Wednesday 3 June 2015

A rollercoaster

I have always enjoyed rollercoasters, they hit so many senses in your body. From the start when you are pressed into your seat by the harness you are filled with excitement. This grows as you are slowly brought up the first incline with the click clacking of the mechanism. Then you have that brief moment of wonder when you reach the top and feel like you are on top of the world. This is closely followed by either extreme excitement or dread as you fly down the first hill. It probably doesn't get much better than that first part when your stomach is in your mouth and you feel the pressure on your body. By the time you roll into the finish you want to do it all again and feel that rush once more.

I haven't been on a real rollercoaster in awhile, but I feel like I am on one at the moment. It is not just the highs and lows of life, from getting married to changing jobs. It is day to day and for no reason at all. This is the worst thing about depression (other than the really dark stuff) because you can feel absolutely fine one day, happy as Larry, feeling like nothing can faze you. Then the next day you go to work as usual and gradually get worse in mood and energy as the day wears on. Sometimes you just wake up feeling exhausted with it all, like life is just too much effort. It reaches a point where things don't excite you, much like riding the same rollercoaster you just stop enjoying things. You can still feel happy and laugh, but it's different. Sometimes it feels worse when you do have fun because it makes the lows comparatively a lot worse, a sort of fun hangover. That sounds sad saying that, but it is painfully true and much clearer to me now.

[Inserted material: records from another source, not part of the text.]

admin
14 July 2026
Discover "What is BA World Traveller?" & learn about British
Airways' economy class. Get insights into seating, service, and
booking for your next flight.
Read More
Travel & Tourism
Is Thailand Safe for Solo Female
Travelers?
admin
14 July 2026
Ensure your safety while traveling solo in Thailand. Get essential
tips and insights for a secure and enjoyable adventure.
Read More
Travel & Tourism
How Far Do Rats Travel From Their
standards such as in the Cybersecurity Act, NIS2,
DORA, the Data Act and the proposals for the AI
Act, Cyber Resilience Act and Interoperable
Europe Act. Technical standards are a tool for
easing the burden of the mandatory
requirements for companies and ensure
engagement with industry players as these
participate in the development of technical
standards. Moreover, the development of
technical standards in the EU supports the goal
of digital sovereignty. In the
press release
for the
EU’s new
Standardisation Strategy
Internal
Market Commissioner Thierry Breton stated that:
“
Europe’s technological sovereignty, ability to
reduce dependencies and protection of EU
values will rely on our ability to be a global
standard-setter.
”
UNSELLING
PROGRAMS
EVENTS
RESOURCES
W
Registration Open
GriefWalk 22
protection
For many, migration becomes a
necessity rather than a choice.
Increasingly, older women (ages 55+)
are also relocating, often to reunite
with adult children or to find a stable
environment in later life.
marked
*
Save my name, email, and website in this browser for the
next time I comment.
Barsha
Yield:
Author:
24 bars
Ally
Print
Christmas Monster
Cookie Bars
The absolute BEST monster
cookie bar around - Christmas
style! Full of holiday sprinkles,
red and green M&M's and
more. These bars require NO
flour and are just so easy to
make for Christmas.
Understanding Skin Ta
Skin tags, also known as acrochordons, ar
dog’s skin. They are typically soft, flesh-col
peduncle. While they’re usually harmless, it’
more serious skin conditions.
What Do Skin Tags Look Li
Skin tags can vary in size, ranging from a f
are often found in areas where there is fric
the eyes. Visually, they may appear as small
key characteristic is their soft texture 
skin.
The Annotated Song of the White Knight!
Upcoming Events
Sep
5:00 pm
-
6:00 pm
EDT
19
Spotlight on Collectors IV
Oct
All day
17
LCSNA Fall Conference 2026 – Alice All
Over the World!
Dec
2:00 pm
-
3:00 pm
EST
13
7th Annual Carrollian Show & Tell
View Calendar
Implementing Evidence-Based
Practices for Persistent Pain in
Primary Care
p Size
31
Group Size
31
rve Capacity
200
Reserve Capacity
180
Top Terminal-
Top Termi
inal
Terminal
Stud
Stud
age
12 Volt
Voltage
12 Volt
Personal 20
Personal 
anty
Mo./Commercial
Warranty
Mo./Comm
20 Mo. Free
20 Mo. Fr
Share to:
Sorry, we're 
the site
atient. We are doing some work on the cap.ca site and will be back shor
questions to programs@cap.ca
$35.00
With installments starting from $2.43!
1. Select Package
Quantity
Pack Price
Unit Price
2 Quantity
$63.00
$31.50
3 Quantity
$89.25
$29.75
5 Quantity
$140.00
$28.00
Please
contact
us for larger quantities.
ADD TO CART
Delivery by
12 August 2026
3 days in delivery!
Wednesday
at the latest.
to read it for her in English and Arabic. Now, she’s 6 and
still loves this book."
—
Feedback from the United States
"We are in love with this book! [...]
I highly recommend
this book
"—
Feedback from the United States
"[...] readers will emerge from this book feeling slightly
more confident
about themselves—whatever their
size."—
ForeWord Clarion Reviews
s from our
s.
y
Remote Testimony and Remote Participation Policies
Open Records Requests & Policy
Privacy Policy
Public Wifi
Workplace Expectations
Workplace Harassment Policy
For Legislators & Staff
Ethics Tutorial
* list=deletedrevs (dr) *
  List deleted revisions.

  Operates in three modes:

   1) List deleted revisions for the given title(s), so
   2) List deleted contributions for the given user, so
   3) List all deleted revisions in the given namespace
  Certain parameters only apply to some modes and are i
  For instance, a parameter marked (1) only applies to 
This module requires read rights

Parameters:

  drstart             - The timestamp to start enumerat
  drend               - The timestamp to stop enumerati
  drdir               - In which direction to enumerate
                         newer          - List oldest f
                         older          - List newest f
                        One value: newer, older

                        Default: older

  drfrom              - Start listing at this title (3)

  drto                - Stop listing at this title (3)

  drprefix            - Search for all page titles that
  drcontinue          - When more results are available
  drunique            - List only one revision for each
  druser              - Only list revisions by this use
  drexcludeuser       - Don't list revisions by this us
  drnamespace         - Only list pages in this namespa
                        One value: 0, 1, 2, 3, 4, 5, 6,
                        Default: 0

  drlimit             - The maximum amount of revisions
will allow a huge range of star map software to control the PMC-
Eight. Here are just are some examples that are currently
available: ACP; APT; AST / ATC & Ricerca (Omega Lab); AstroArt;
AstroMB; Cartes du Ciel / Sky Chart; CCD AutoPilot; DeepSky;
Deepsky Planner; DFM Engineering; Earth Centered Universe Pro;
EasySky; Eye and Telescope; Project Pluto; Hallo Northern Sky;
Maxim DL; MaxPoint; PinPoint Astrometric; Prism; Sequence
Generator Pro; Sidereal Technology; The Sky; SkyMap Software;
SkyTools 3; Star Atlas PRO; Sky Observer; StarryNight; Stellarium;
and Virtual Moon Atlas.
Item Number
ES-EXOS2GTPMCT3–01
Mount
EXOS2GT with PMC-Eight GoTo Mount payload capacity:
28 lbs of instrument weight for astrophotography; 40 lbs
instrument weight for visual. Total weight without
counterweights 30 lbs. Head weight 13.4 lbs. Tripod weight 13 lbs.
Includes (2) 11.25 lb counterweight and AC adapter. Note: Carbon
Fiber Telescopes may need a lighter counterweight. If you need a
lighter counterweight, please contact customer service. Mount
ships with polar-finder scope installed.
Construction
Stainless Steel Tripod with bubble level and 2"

The last three days have been my rollercoaster. To be fair it has been going on for a lot longer than that, a very long time in fact. Today is a lower day, not the lowest, just below average. Yesterday was a good day and that is why today is harder, a small low feels worse after a good day. It is hard on my closest friend too, not knowing what your husband will be like when you wake up or get home from work. This obviously then makes me feel guilty and worse for upsetting her.

It is tough when I know that I am an optimist and used to be so much more positive. Let me get this straight though, I don't want or choose to feel this way. I don't think I have mentioned that before in my blog. I enjoy being the happy person that people like and being positive. I don't want to be known as the grumpy old man or the miserable, moody friend because that isn't me. Yes there is an element of grumpy old man that I will allow, but it's not these levels. I have never been positive to the point of annoyance (at least I hope not!), just a useful and friendly level. However this has waned over the last few years, probably working as a personal trainer finished off my reserves of positivity before I came to Australia. So now I just feel empty. I am training for a marathon again (which may not be the best idea) and it is a struggle to train. Trying to get out and do something positive for myself has become a trial. I can't motivate myself to go to the gym, despite having enjoyed going with Catherine in the past. I have also become empty for others, not having the energy for people that I used to have in abundance. I don't have the energy to catch up with friends or contact them, I feel guilty about that too.

I am grateful for everyone that has taken time to contact me. Talking and writing do help. My plan of action has kind of been working, so that aids things too. But I have reached a point now where I am going to get some proper help as I have a better idea of what is going on. I would like to thank my Mum and my friends Nick, Anna and Andrew for helping. To my beautiful wife I say thank you for being my little rock, you do more than you'll ever know to help, I love you and I promise I'll get better.

If you ever feel anything similar to the things I have written about in recent weeks please don't dismiss it. I was shown the book Depressive Illness: The Curse of the Strong and it has helped to see the physiology behind it. It actually helps me to read it because it is a surprisingly positive and constructive book.